I wish them all the best.
          Alan

===> hi alan, this is one of those bittersweet things...

this man married my aunt (who was 80 at the time) over 12 years ago and
they are still very much in love.

when he told me of his pca and how long he's had it, i kept my mouth
shut because he said that he just wanted nature to takes its course. i
can respect a person's wishes.

he explain to me that he had two other brothers who got cancer and had
treatments and died. his last brother who died told him that he should
have never had the treatments. which is probably just more fuel for the
fire in how he believes.

as his psa slowly kept climbing, i had to bite my tongue.

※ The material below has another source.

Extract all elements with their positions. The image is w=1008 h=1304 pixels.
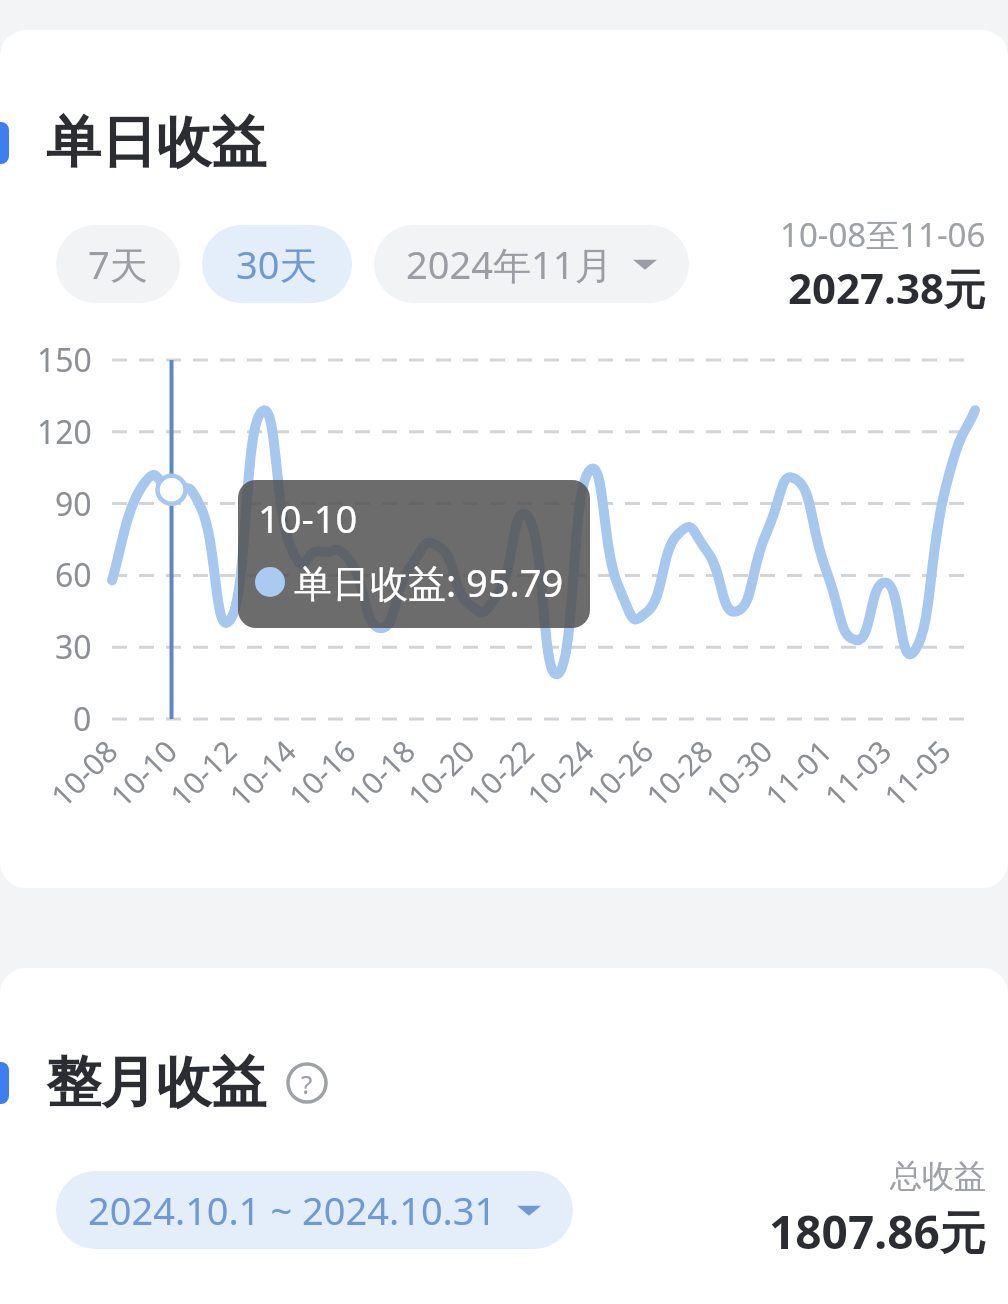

it wasn't until this last year that his psa really starting to stay over
100 that i spoke up. both him and my aunt were talking with me about
how there last 12 years together has been so happy. that he tells her
that he loves her at least 10 times a day. you could just see how much
that they care for each other and that is when i spoke up. i explained
to him that getting lupron shots and casodex would not be any kind of
surgery or radiation, but would extend life if he wanted it. i told
both of them to talk it over and decide what they wanted to do, but
there was something out there that could extend life together for them -
as they know it.

well, he got the lupron shot and he took one casodex and his pain went
away. his x-rays are amazing in just how much cancer he has on his
bones and yet, it's able to get around without too much trouble. life
was good to them.

now, he's in pain and the pca is coming at him with a vengeance with a
bulldog grip. he sleeps most of the day away and since she is 93 now,
she has her own set of health issues do deal with. for example, she's
had both hips replaced but she is still in hip pain.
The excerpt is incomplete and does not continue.